To simplify, we use one-word sentences in this example.
For real-world applications, you would typically work with documents.
Install the required modules:
$ pip install umap-learn
$ pip install hdbscan
$ pip install matplotlib
$ pip install numpy
Python code:
$ vi clustering.py
from sentence_transformers import SentenceTransformer
from umap import UMAP
from hdbscan import HDBSCAN
import matplotlib.pyplot as plt
import numpy as np
# load embedding model
embedding_model = SentenceTransformer("sentence-transformers/all-MiniLM-L12-v2")
# generate embeddings
texts = ['cats', 'dogs', 'elephants', 'birds', 'cars', 'trains', 'planes']
embeddings = embedding_model.encode(texts)

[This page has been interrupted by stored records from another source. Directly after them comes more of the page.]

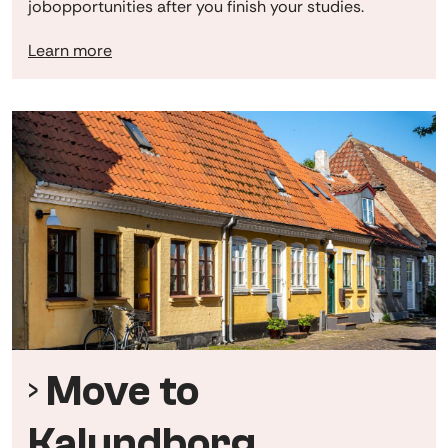
jobopportunities after you finish your studies.
Learn more
Move to
Kalundborg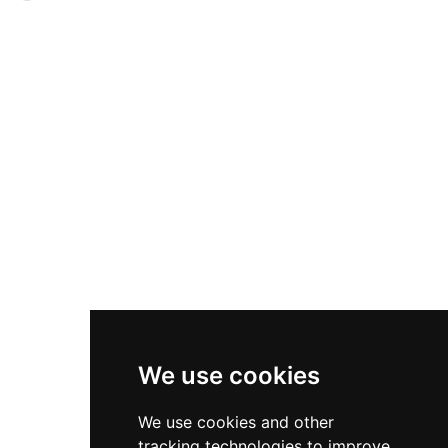
designation as a Cultural Heritage site in 1988.
from its proximity to a former Barefoot
Franciscan convent outside the city walls,
though it is also known as Puerta de la Cava for
its closeness to the castle moat, or Puerta del
Rollo for its location near the medieval
jurisdictional plaza. Opened either in the 14th or
16th century depending on historical accounts,
this surviving gateway connects the historic
Plaza del Rollo with the broader fortified
complex and represents centuries of strategic
urban defense architecture.
We use cookies
We use cookies and other
tracking technologies to improve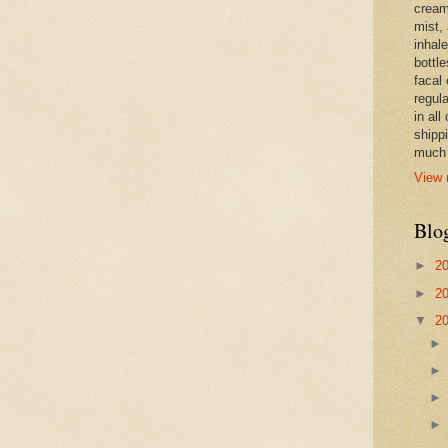
cream,
mist,
inhale
bottle
facal 
regula
in all
shipp
much 
View 
Blo
►
2
►
2
▼
2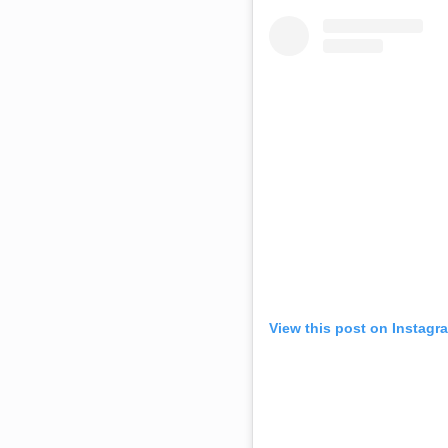
View this post on Instagr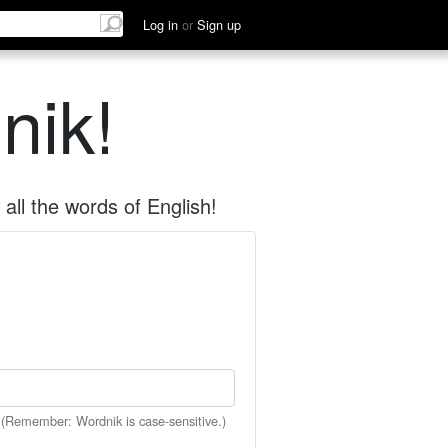
Log in
or
Sign up
nik!
all the words of English!
 (Remember: Wordnik is case-sensitive.)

print(f'Number of embedded documents and their dimensions: {embeddings.shape}')
# reduce the embeddings dimensions
reduced_embeddings = UMAP(n_components=5, random_state=42).fit_transform(embeddings)
print(f'Number of embedded documents and their reduced dimensions: {reduced_embeddings.shape}')
# create an hdbscan object and fit the model to the data
cluster_labels = HDBSCAN(min_cluster_size=2, metric='euclidean').fit_predict(reduced_embeddings)
# get the number of clusters (excluding noise points labeled as -1)
n_clusters = len(set(cluster_labels)) - (1 if -1 in cluster_labels else 0)
n_noise = list(cluster_labels).count(-1)
print(f'Number of clusters: {n_clusters}')
print(f'Number of noise points: {n_noise}')
# print cluster results
for cluster_id in set(cluster_labels):
if cluster_id == -1:
print(f"\nNoise points:")
else:
print(f"\nCluster {cluster_id}:")
cluster_indices = np.where(cluster_labels == cluster_id)[0]
for index in cluster_indices:
print(f'- {texts[index]}')
# plot the results (using first 2 components for visualization)
plt.figure(figsize=(10, 8))
scatter = plt.scatter(reduced_embeddings[:, 0], reduced_embeddings[:, 1],
c=cluster_labels, cmap='Spectral', s=100)
plt.colorbar(scatter)
plt.title('HDBSCAN Clustering Results')
plt.xlabel('UMAP Component 1')
plt.ylabel('UMAP Component 2')
# annotate points with text labels
for i, text in enumerate(texts):
plt.annotate(text, (reduced_embeddings[i, 0], reduced_embeddings[i, 1]),
xytext=(5, 5), textcoords='offset points', fontsize=9)
plt.tight_layout()
plt.savefig('hdbscan_cluster_plot.png', dpi=300, bbox_inches='tight')
print("\nPlot saved as 'hdbscan_cluster_plot.png'")
Run the Python script:
$ python3 clustering.py
Output:
Number of embedded documents and their dimensions: (7, 384)
Number of embedded documents and their reduced dimensions: (7, 5)
Number of clusters: 2
Number of noise points: 0
Cluster 0:
- cats
- dogs
- elephants
- birds
Cluster 1:
- cars
- trains
- planes
Plot saved as 'hdbscan_cluster_plot.png'
Chart of the clusters: hdbscan_cluster_plot.png